Last night the Zoning Commission heard the
Capitol Gateway Overlay Review case for
1111 New Jersey, Donohoe's now 220,000-square-foot office building on the northwest corner of New Jersey and M. The
Office of Planning report laid out how the project properly adheres to the requirements of the CG Overlay, and there was actually very little discussion by the commissioners of the building's design or landscape (save for a few questions about the width of the sidewalk on M Street, which is wider than what the CG Overlay calls for, because of various hardware for the Navy Yard Metro station below).
What took up the bulk of the discussion was whether the building's parking garage should be accessed via New Jersey Avenue or via the block's alley that runs north-south between L and M (which is shared with
100 M,
Onyx, and whatever gets built on the St. Matthew's site). The original design had the garage driveway on New Jersey, but DDOT is asking that it be moved to the alley because of both a desire to not have curb cuts on a major state street like New Jersey and because the alley is an existing curb cut where pedestrians expect vehicular flow. But the commissioners were uniformly unhappy with the alley solution, given the narrowness of the alley (14 feet), the heavy amount of traffic there will be, and the very awkward garage entrance/exit that Donohoe has had to come up with in order to make the alley entry work. Donohoe didn't appear to be especially happy with the alley solution, either, but DDOT was pretty firm in their desire to have it there.

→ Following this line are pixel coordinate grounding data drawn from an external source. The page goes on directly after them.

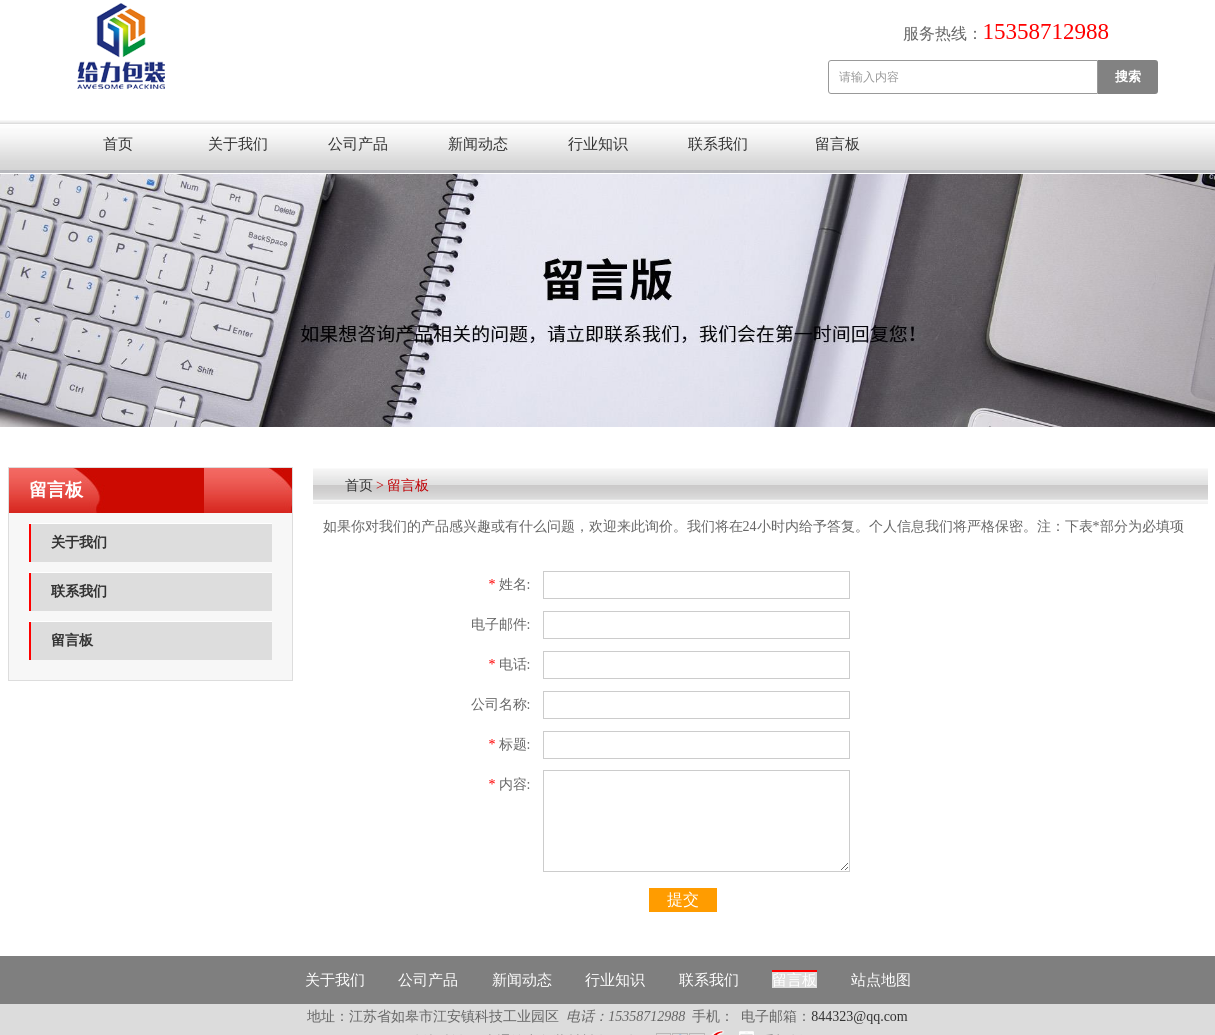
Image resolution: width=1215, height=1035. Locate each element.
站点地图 (881, 980)
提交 (683, 899)
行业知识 (598, 144)
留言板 (837, 144)
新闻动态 (478, 144)
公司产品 (358, 144)
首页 (118, 144)
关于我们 (238, 144)
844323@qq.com (859, 1016)
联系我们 (718, 144)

The record was left open, and DDOT and Donohoe said they would continue to work on the garage issue. A ruling on the overlay review could come at the March 11 Zoning Commission meeting.
Chairman Anthony Hood also briefly touched on
ANC 6D's opposition to the project because of a lack of a community benefits package--Hood said that this project is not a PUD, and any desires to have amenities packages be part of CG Overlay reviews should have been dealt with when the Overlay was created, so the ANC's opposition was viewed as not germaine.